Housing campaigners say the trend indicates that landlords in popular seaside towns and quiet coastal getaways may be favouring tourists over tenants at a time when many such communities are being hit by rising living costs, mortgage and house prices.

“Tourists don’t want to visit ghost towns. And most people can’t afford to live in a theme park designed for wealthier visitors,” said Will McMahon, the director of the charity Action on Empty Homes, who coordinated the Action on Short Lets campaign.

He added that the current situation “ultimately kills the very communities that were once considered to be part of the attraction to visitors”.

The analysis, which calculates the number of Airbnb listings advertised as an “entire place” for rent – as opposed to a room in a house or a shared room – as a rate of local housing stock in statistical reporting regions known as middle-layer super output areas, found that in May 2019, one in every 105 dwellings in coastal areas in England and Wales were advertised as an Airbnb.

In May 2022 it was one in every 67 coastal dwellings, while in inland locations it was one in every 196 properties, according to Inside Airbnb, a non-commercial project that aims to highlight the impact of the service on residential housing markets.

Data also showed that some seaside locations had a far greater proportion of Airbnb listings.

One in four houses and flats in Woolacombe, Georgeham & Croyde in north Devon were listed on Airbnb in May this year, up from one in six in 2019, as were homes in the Scores, overlooking the sea in St Andrews, Scotland. And one in five dwellings in St Ives & Halsetown in Cornwall were listed while one in six properties in the Cornish town of Newquay and Whitby in North Yorkshire were advertised on the site.

Dan Wilson Craw, the deputy director of Generation Rent, said one of the driving forces behind the rise in Airbnb listings was a lack of tax and regulation for holiday lets.

“In the past seven years, the government has withdrawn mortgage interest tax relief from residential landlords but left the holiday let sector untouched. That has encouraged landlords in holiday hotspots to switch their properties from tenants to tourists. As a result there are fewer listings on the rental market and rents have soared, pushing people out of the towns and villages they grew up in.”

The rate of Airbnb listings in coastal areas across Great Britain grew by 40% in the three-year period compared with 17% in inland locations. Of the 50 areas with the highest proportion of Airbnb listings per dwelling, two-thirds were in coastal areas although coastal locations make up just one quarter of the small areas covered by the analysis.

The analysis looked only at Airbnb listings advertised as an “entire place” for rent, as opposed to a room in a house or a shared room, and did not distinguish between properties let out full-time, and included caravans, pods and manor houses, which make up a fraction of listings.

Airbnb questioned the accuracy of the findings, emphasising that unusual listings such as caravans or large manor houses, used for events, may not affect the local housing stock.

A spokesperson said: “The pandemic changed the way we travel and moved demand from densely populated cities to coastal and countryside communities, which created new economic opportunities for local families to boost their income by occasionally renting their home.

“The typical UK host rents their own home for just a couple of nights a month to boost their income, and over a third say the additional income helps them afford rising living costs.
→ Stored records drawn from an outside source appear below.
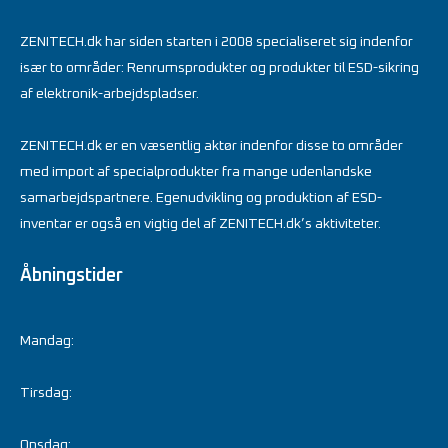
ZENITECH.dk har siden starten i 2008 specialiseret sig indenfor
især to områder: Renrumsprodukter og produkter til ESD-sikring
af elektronik-arbejdspladser.
ZENITECH.dk er en væsentlig aktør indenfor disse to områder
med import af specialprodukter fra mange udenlandske
samarbejdspartnere. Egenudvikling og produktion af ESD-
inventar er også en vigtig del af ZENITECH.dk’s aktiviteter.
Åbningstider
Mandag:
Tirsdag:
Onsdag:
Airbnb welcomes new rules and we proposed a host register to the UK government, and we continue to support its consultation on the matter.”

McMahon pointed to potential solutions in other countries: “In Scotland councils are empowered to limit short lets, in Wales new powers are coming in to make short lets and second homes separate planning classes from homes in normal residential use.

“It is time we ensured a decent supply of affordable housing for local people is maintained and that means ensuring that all the local housing isn’t snapped up by investors with deeper pockets who then just rent it on Airbnb for huge profits.”